__WHAT TO DO__
Output exactly the lines from the line that has "Faixa de Tamponamento Útil: pH 6,5 a" through the last line of the data below, with no pictures.

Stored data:
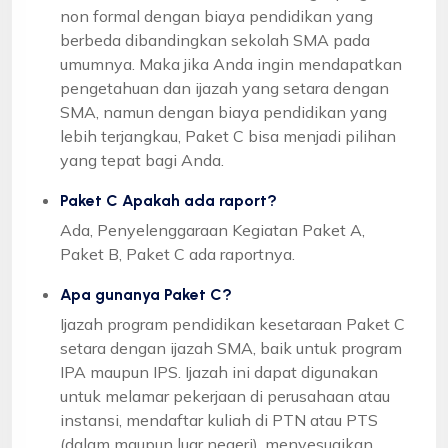
non formal dengan biaya pendidikan yang
berbeda dibandingkan sekolah SMA pada
umumnya. Maka jika Anda ingin mendapatkan
pengetahuan dan ijazah yang setara dengan
SMA, namun dengan biaya pendidikan yang
lebih terjangkau, Paket C bisa menjadi pilihan
yang tepat bagi Anda.
Paket C Apakah ada raport?
Ada, Penyelenggaraan Kegiatan Paket A,
Paket B, Paket C ada raportnya.
Apa gunanya Paket C?
Ijazah program pendidikan kesetaraan Paket C
setara dengan ijazah SMA, baik untuk program
IPA maupun IPS. Ijazah ini dapat digunakan
untuk melamar pekerjaan di perusahaan atau
instansi, mendaftar kuliah di PTN atau PTS
(dalam maupun luar negeri), menyesuaikan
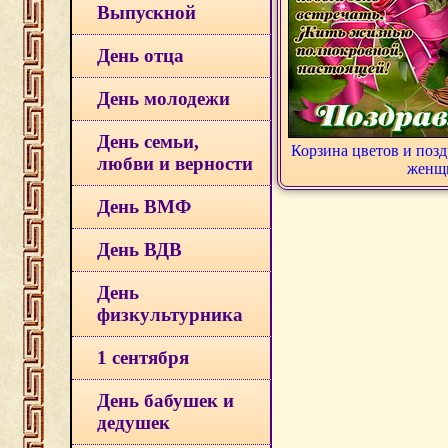
Выпускной
День отца
День молодежи
День семьи,
Корзина цветов и поз
любви и верности
женщ
День ВМФ
День ВДВ
День
физкультурника
1 сентября
День бабушек и
дедушек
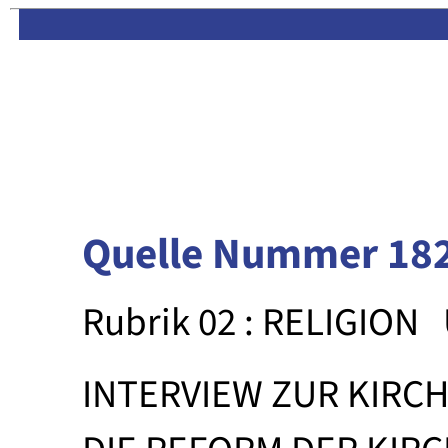
Limas:
Hauptseite
·
Inhalt
Quelle Nummer 18
Rubrik 02 : RELIGION
INTERVIEW ZUR KIR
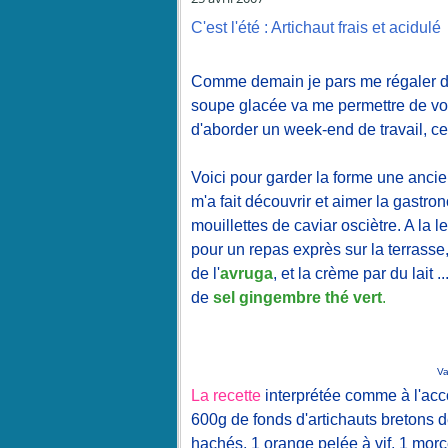
C'est l'été : Artichaut frais et acidulé
Comme demain je pars me régaler de
soupe glacée va me permettre de voya
d'aborder un week-end de travail, ce
Voici pour garder la forme une anci
m'a fait découvrir et aimer la gastro
mouillettes de caviar osciètre. A la
pour un repas exprès sur la terrasse
de l'
avruga
, et la crème par du lait 
de
sel gingembre thé vert
.
Va
La recette
interprétée comme à l'ac
600g de fonds d'artichauts bretons 
hachés, 1 orange pelée à vif, 1 morc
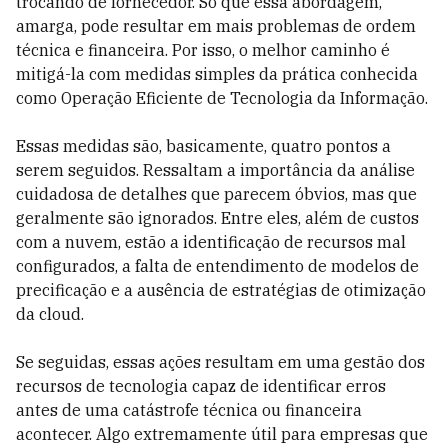
trocando de fornecedor. Só que essa abordagem,
amarga, pode resultar em mais problemas de ordem
técnica e financeira. Por isso, o melhor caminho é
mitigá-la com medidas simples da prática conhecida
como Operação Eficiente de Tecnologia da Informação.
Essas medidas são, basicamente, quatro pontos a
serem seguidos. Ressaltam a importância da análise
cuidadosa de detalhes que parecem óbvios, mas que
geralmente são ignorados. Entre eles, além de custos
com a nuvem, estão a identificação de recursos mal
configurados, a falta de entendimento de modelos de
precificação e a ausência de estratégias de otimização
da cloud.
Se seguidas, essas ações resultam em uma gestão dos
recursos de tecnologia capaz de identificar erros
antes de uma catástrofe técnica ou financeira
acontecer. Algo extremamente útil para empresas que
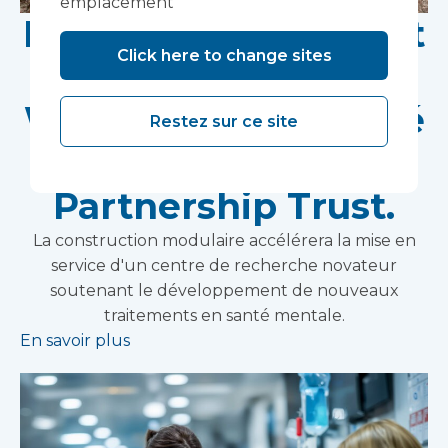
emplacement
Les travaux débutent
Click here to change sites
sur le site de
Wonford House, géré
Restez sur ce site
par le Devon NHS
Partnership Trust.
La construction modulaire accélérera la mise en
service d'un centre de recherche novateur
soutenant le développement de nouveaux
traitements en santé mentale.
En savoir plus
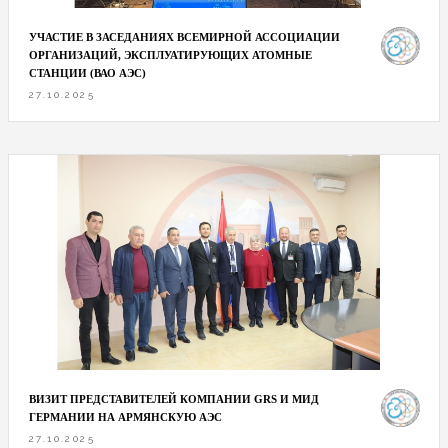
УЧАСТИЕ В ЗАСЕДАНИЯХ ВСЕМИРНОЙ АССОЦИАЦИИ
ОРГАНИЗАЦИЙ, ЭКСПЛУАТИРУЮЩИХ АТОМНЫЕ
СТАНЦИИ (ВАО АЭС)
27.10.2025
ВИЗИТ ПРЕДСТАВИТЕЛЕЙ КОМПАНИИ GRS И МИД
ГЕРМАНИИ НА АРМЯНСКУЮ АЭС
27.10.2025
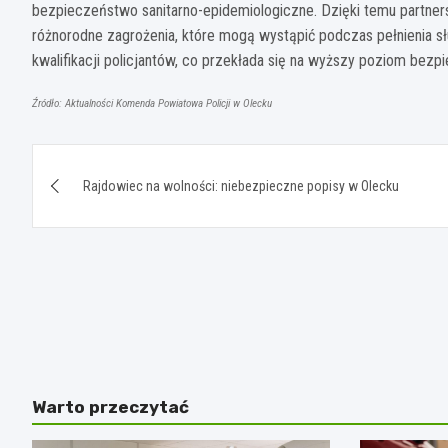
bezpieczeństwo sanitarno-epidemiologiczne. Dzięki temu partners
różnorodne zagrożenia, które mogą wystąpić podczas pełnienia sł
kwalifikacji policjantów, co przekłada się na wyższy poziom bez
Źródło: Aktualności Komenda Powiatowa Policji w Olecku
Nawigacja
Rajdowiec na wolności: niebezpieczne popisy w Olecku
wpisu
Warto przeczytać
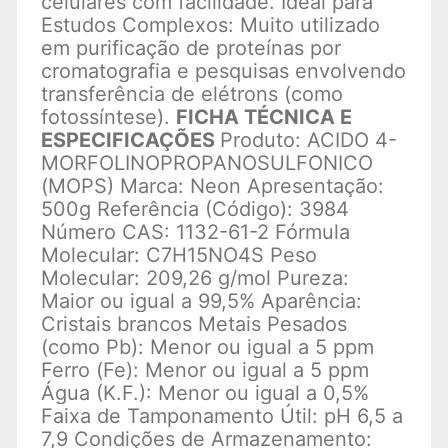
celulares com facilidade. Ideal para
Estudos Complexos: Muito utilizado
em purificação de proteínas por
cromatografia e pesquisas envolvendo
transferência de elétrons (como
fotossíntese).
FICHA TÉCNICA E
ESPECIFICAÇÕES
Produto: ACIDO 4-
MORFOLINOPROPANOSULFONICO
(MOPS) Marca: Neon Apresentação:
500g Referência (Código): 3984
Número CAS: 1132-61-2 Fórmula
Molecular: C7H15NO4S Peso
Molecular: 209,26 g/mol Pureza:
Maior ou igual a 99,5% Aparência:
Cristais brancos Metais Pesados
(como Pb): Menor ou igual a 5 ppm
Ferro (Fe): Menor ou igual a 5 ppm
Água (K.F.): Menor ou igual a 0,5%
Faixa de Tamponamento Útil: pH 6,5 a
7,9 Condições de Armazenamento:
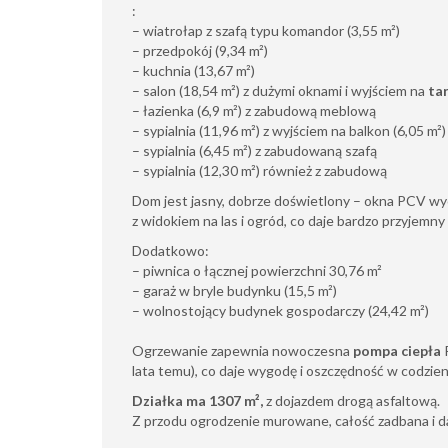
:
– wiatrołap z szafą typu komandor (3,55 m²)
– przedpokój (9,34 m²)
– kuchnia (13,67 m²)
– salon (18,54 m²) z dużymi oknami i wyjściem na
tar
– łazienka (6,9 m²) z zabudową meblową
– sypialnia (11,96 m²) z wyjściem na balkon (6,05 m²)
– sypialnia (6,45 m²) z zabudowaną szafą
– sypialnia (12,30 m²) również z zabudową
Dom jest jasny, dobrze doświetlony – okna PCV wyc
z widokiem na las i ogród, co daje bardzo przyjemny 
Dodatkowo:
– piwnica o łącznej powierzchni 30,76 m²
– garaż w bryle budynku (15,5 m²)
– wolnostojący budynek gospodarczy (24,42 m²)
Ogrzewanie zapewnia nowoczesna
pompa ciepła
P
lata temu), co daje wygodę i oszczędność w codzi
Działka ma 1307 m²,
z dojazdem drogą asfaltową.
Z przodu ogrodzenie murowane, całość zadbana i d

__RESULT FOR THIS TASK__
Faixa de Tamponamento Útil: pH 6,5 a
7,9 Condições de Armazenamento:
:
– wiatrołap z szafą typu komandor (3,55 m²)
– przedpokój (9,34 m²)
– kuchnia (13,67 m²)
– salon (18,54 m²) z dużymi oknami i wyjściem na
tar
– łazienka (6,9 m²) z zabudową meblową
– sypialnia (11,96 m²) z wyjściem na balkon (6,05 m²)
– sypialnia (6,45 m²) z zabudowaną szafą
– sypialnia (12,30 m²) również z zabudową
Dom jest jasny, dobrze doświetlony – okna PCV wyc
z widokiem na las i ogród, co daje bardzo przyjemny 
Dodatkowo:
– piwnica o łącznej powierzchni 30,76 m²
– garaż w bryle budynku (15,5 m²)
– wolnostojący budynek gospodarczy (24,42 m²)
Ogrzewanie zapewnia nowoczesna
pompa ciepła
P
lata temu), co daje wygodę i oszczędność w codzi
Działka ma 1307 m²,
z dojazdem drogą asfaltową.
Z przodu ogrodzenie murowane, całość zadbana i d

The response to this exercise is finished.